What is it all you billionaires want so that we can have our jobs back? Maybe you could give yourself and your family a $50K do-nothing-job for twenty years and give 950 other people their jobs, ( rated at $1 billion parcels )
Heck, Bill Gates and Warren Buffet alone could put 100,000 people to work for twenty years @ $50K a year and still have enough to live like royalty! (‘Course folks won’t be coming to your mosquitoe party, then, eh?)

Well, moxnix.
I just wanted to better understand a few things. I guess I already knew part of it.
Some folks are wanting to build the new future and some folks are too greedy to believe. So, according to comparative thinking here, my guess is, if the rich guys are crying wolf, maybe we should just leave them be.
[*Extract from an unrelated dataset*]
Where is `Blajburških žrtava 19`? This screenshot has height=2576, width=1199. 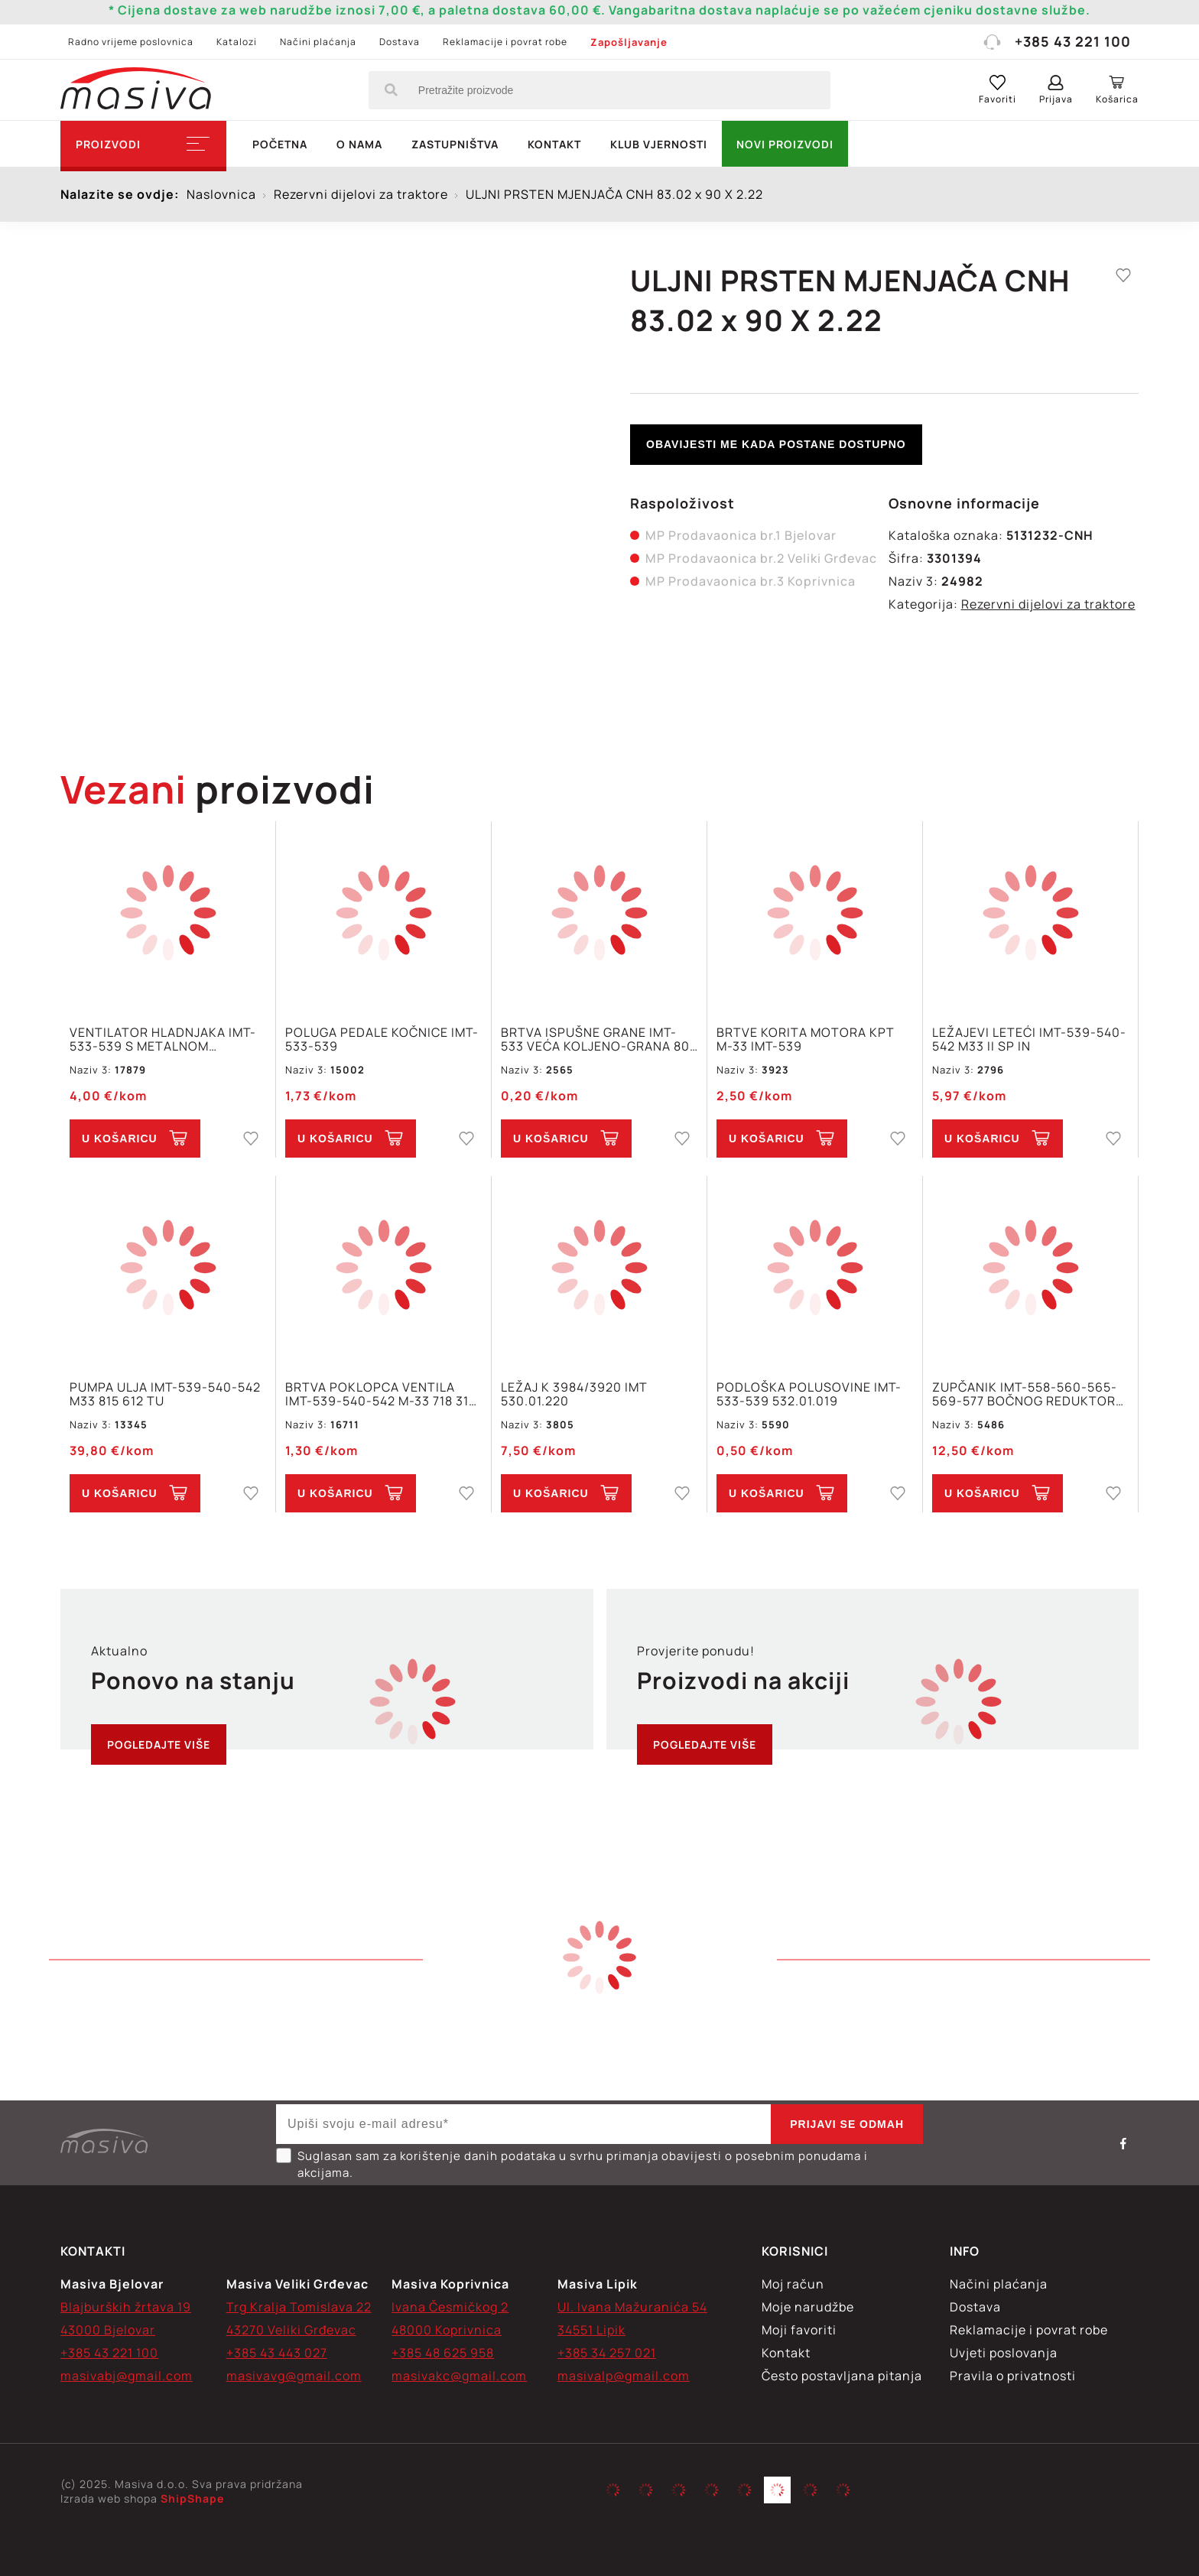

We’ll get on with the work without them, eh?

(I’m not being too harsh, am I?
I wouldn’t want folks to think I’m just an old crumudgeon, when what I really want is a bright new future, just like everybody else.)


February 4, 2009

I’m thinking that right about now, the best non-partisanship that could be followed would be to listen to neither side at all.
Whining pox upon us all, the Republicants want to give money hand over fist to big business, and so do the Dumbocrats!
Only difference being that one side wants to give the money to people and let them buy from big business while the other side wants to pay big business to keep on doing the same thing.

How about this….don’t bail-out the horse and buggy companies that have known for decades that this day would arrive yet did nothing to improve anything. Only now, after the threats from the government are two of the manufacturers actually presenting electric vehicles, and one of them already had a successful prototype on the market but took it away from customers some years back.
How about giving money to folks who want to improve our position worldwide by providing transportation WORTH buying instead of sucking hind teat behind Europe and Asia.
Or here’s a quickie…put in some extra lanes for non-internal combustion traffic. Of course I realize that occassionally, the non-interanal combustion machines may go faster than the dinosaurs, and without gas yet, but, that’s the idea, isn’t it?
SOMEBODY has to build the new stuff!
How about less oppressive federal laws stopping new industries? Carbon fiber exteriors are far stronger than most metal exteriors, and about a fraction of the weight.
This means that a truck that gets 18-23 MPG if the exterior was replaced with the carbon fiber could be getting closer to 50-55 MPG.

With other modifications, this could be stretched up to 70 MPG.
Or the idea that seatbelt laws saving any lives is a ludicris account. Fact is, several folks have died not only while wearing seatbelts, but also because of wearing seatbelts. Still, it is a federal mandate.
Marijuana laws also have no basis in logic. 95 million adults partake in some form of marijuana use every month. Not so oddly enough, most would be glad to pay a small tax, without a single word of dissent, to be able to partake in it.
Say $50 every three months. Growers would have to pay their own tax, to grow and/or  sell the product and, of course, the normal sales tax all businesses are required to pay. I’m also suggesting to NOT import the product. It isn’t needed, and all the extra police equipment and dogs could be concentrated into importing zones.
This would create thousands of jobs right away. Following that would be hemp cloth industries start up, canvas that is both strong and soft. Whole new industries, new farms, a flood of new taxes for the venture into the future instead of borrowing from our children’s children.

Yes, there is a long way to go, and with the government trying its best to do business as usual, it’s not getting any shorter.